Hoe je nu natuur beleeft wordt onuitwisbaar gevormd door hoe je haar in je jonge jaren mee hebt gemaakt. Neem als voorbeeld deze zoon van een Drentse keuterboer. Hij groeide op in een tijd van harde schaarste waarin elk konijn, dat met blote handen of strik kon worden gevangen, gewoon een feestelijke aanvulling op het menu was. Vogeleieren waren niet alleen mooie gevonden "schatten" maar ook uitermate eetbaar. Uit de boedel van zijn moeder is zijn enig bewaard gebleven lagere school opstel tevoorschijn gekomen. Het droeg de titel: “Eier zoeken”. In de made-landen, op de natte heide of in het veld, rond het Drentse dorp Hooghalen vond hij nog nesten van Kievit, Tureluur, Grutto, Wulp natuurlijk, en zelfs Watersnip en Kemphaan. Door altijd buiten te zijn en te struinen, met alleen de beschikking over zijn eigen zintuigen, leerde hij in het veld te verdwijnen en haarscherp te kijken. Daar hing het van af of hij iets zou vinden of vangen en of hij door de jachtopziener kon worden opgemerkt.

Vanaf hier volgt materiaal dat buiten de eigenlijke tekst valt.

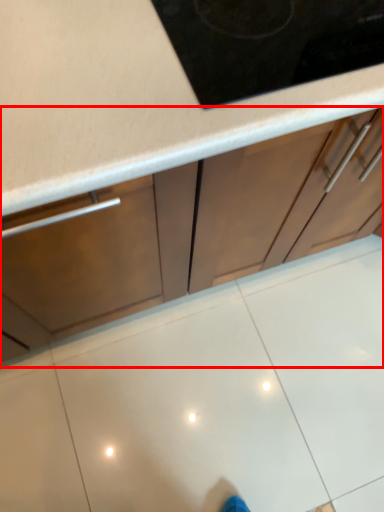 Question: Observing the image, what is the correct spatial positioning of cabinetry (annotated by the red box) in reference to tile?

Choices:
 (A) left
 (B) right

Answer: (A) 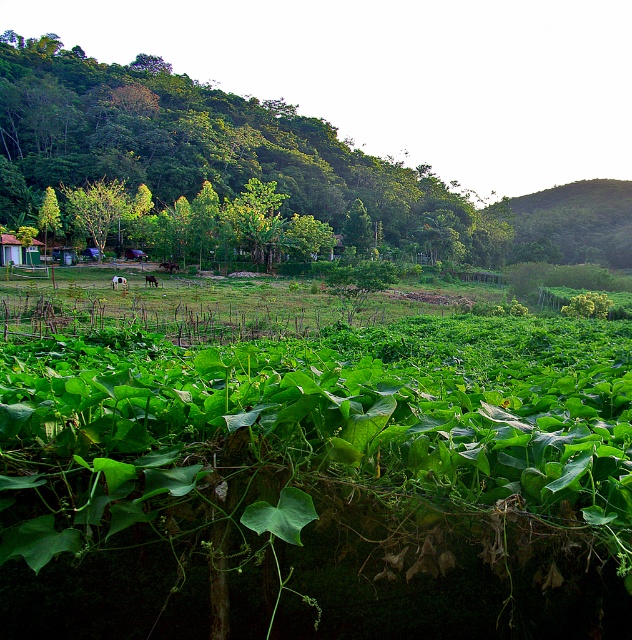 Question: Can you confirm if green leafy hillside at upper right is positioned above white woolly sheep at center?

Choices:
 (A) yes
 (B) no

Answer: (A)

Question: Which point is closer to the camera?

Choices:
 (A) (112, 280)
 (B) (380, 202)
 (C) (154, 276)
 (D) (602, 252)

Answer: (A)

Question: Among these points, which one is farthest from the camera?

Choices:
 (A) (624, 189)
 (B) (116, 285)

Answer: (A)

Question: Among these objects, which one is nearest to the camera?

Choices:
 (A) green leafy hillside at upper right
 (B) green leafy tree at center

Answer: (B)

Question: Is green leafy tree at center below white woolly sheep at center?

Choices:
 (A) yes
 (B) no

Answer: (B)

Question: Does green leafy hillside at upper right appear under brown furry horse at center?

Choices:
 (A) yes
 (B) no

Answer: (B) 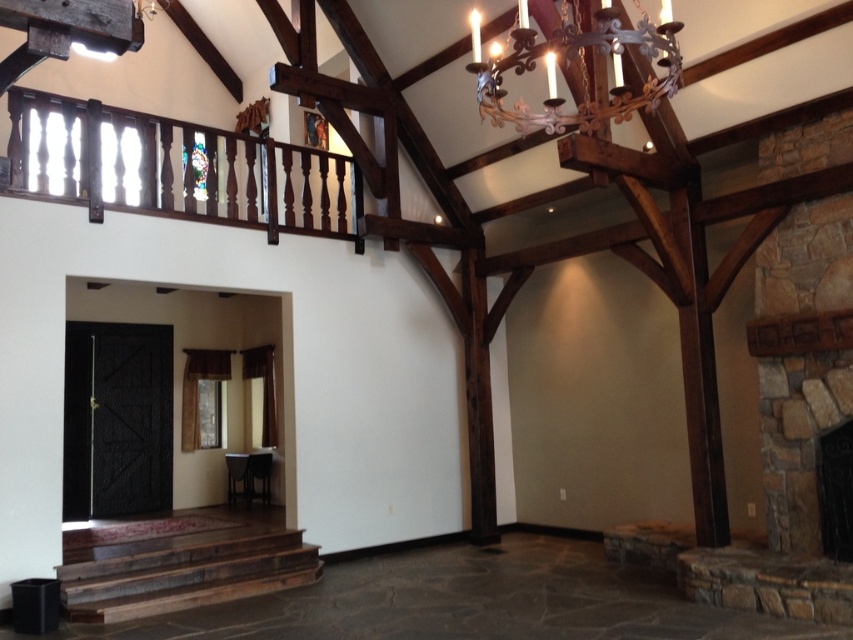 Question: Which point appears closest to the camera in this image?

Choices:
 (A) coord(70,141)
 (B) coord(476,22)
 (C) coord(839,435)
 (D) coord(161,596)

Answer: (B)

Question: Which object is farther from the camera taking this photo?

Choices:
 (A) wrought iron chandelier at upper center
 (B) rustic wood stairs at lower left
 (C) dark wood balustrade at upper left
 (D) dark stone fireplace at right

Answer: (B)

Question: Can you confirm if rustic wood stairs at lower left is positioned below dark stone fireplace at right?

Choices:
 (A) no
 (B) yes

Answer: (B)

Question: Does dark wood balustrade at upper left appear under rustic wood stairs at lower left?

Choices:
 (A) no
 (B) yes

Answer: (A)

Question: Which object is farther from the camera taking this photo?

Choices:
 (A) dark wood balustrade at upper left
 (B) rustic wood stairs at lower left
 (C) wrought iron chandelier at upper center
 (D) dark stone fireplace at right

Answer: (B)

Question: In this image, where is dark wood balustrade at upper left located relative to dark stone fireplace at right?

Choices:
 (A) right
 (B) left

Answer: (B) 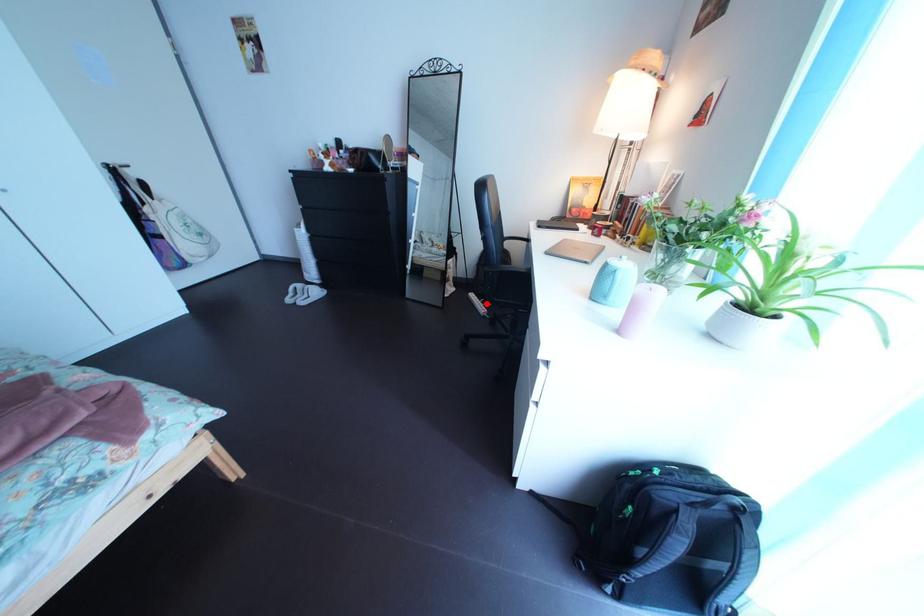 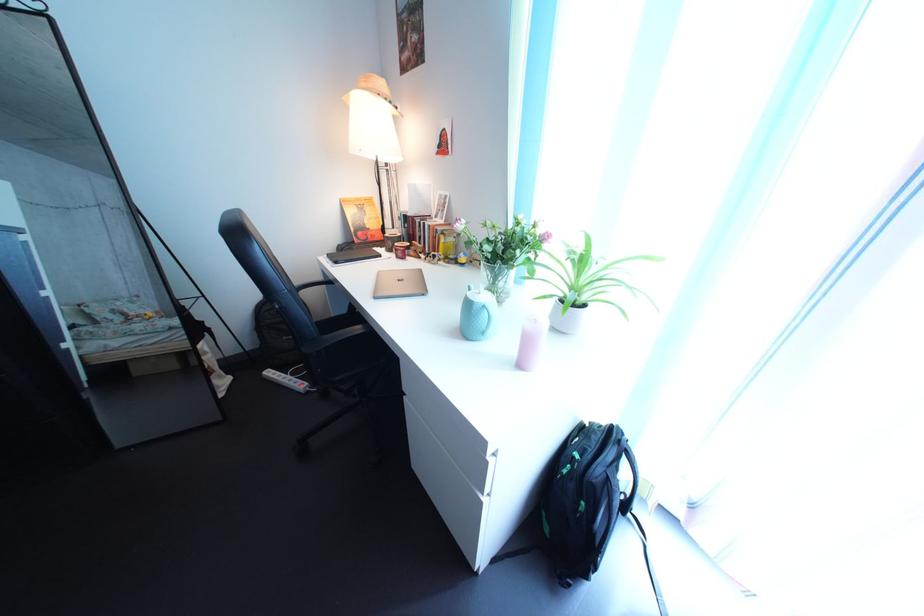 Find the pixel in the second image that matches the highlighted location in the first image.

(284, 381) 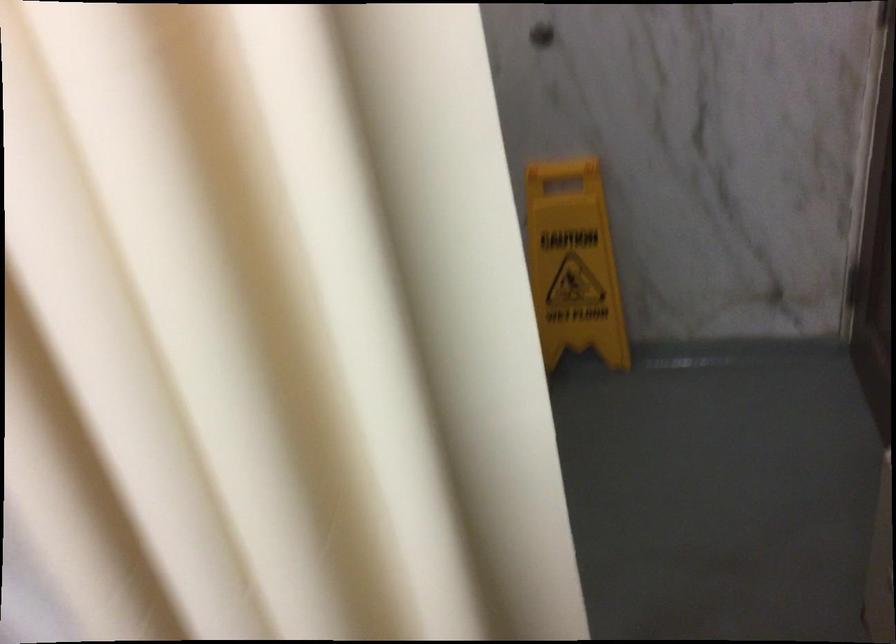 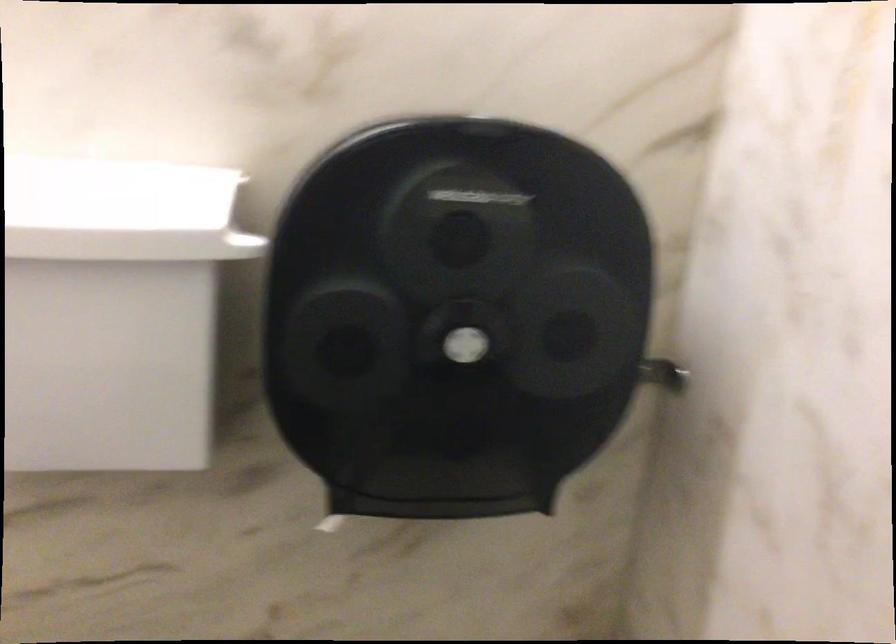 Question: The camera is either moving clockwise (left) or counter-clockwise (right) around the object. The first image is from the beginning of the video and the second image is from the end. Is the camera moving left or right when shooting the video?

Choices:
 (A) Left
 (B) Right

Answer: (B) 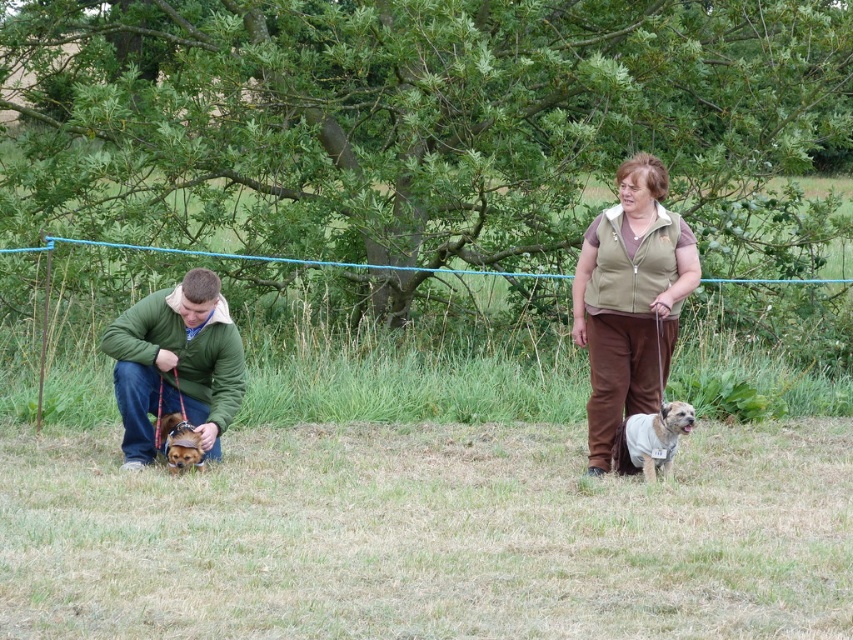 You are a photographer trying to capture a photo of the green grass at lower center and the brown fleece vest at center. Which object should you focus on first if you want to include both in your shot without moving the camera?

The green grass at lower center is located below the brown fleece vest at center, so you should focus on the brown fleece vest at center first to ensure both are in frame.

You are a photographer standing in the park and want to take a photo of the brown fleece vest at center and the brown furry dog at lower left. Which object will appear larger in the photo?

The brown fleece vest at center will appear larger in the photo because it is closer to the viewer than the brown furry dog at lower left.

You are a photographer standing in the park and want to take a photo of both the brown fleece vest at center and the light brown fur at center. Which object should you focus on first to ensure both are in sharp focus?

You should focus on the brown fleece vest at center first because it is closer to you than the light brown fur at center, ensuring both will be in focus when using depth of field appropriately.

Hij had niet zoveel met vee, des te meer met machines. Erg jong begonnen als inwonend boerenknecht ging hij later dan ook het agrarisch loonwerk in en maakte zo de steeds verdergaande mechanisatie van de landbouw volledig mee. Daar kun je van alles van vinden, maar voor mensen als hij die altijd het zware werk hadden gedaan, was dat een grote verlichting. Ondertussen verplaatste hij in het voorjaar, bij het ploegen, eggen of zaaien zo veel mogelijk nesten, of vervoerde de legsels een paar gangen in z’n platte pet op de trekker, om ze voor verlies te sparen.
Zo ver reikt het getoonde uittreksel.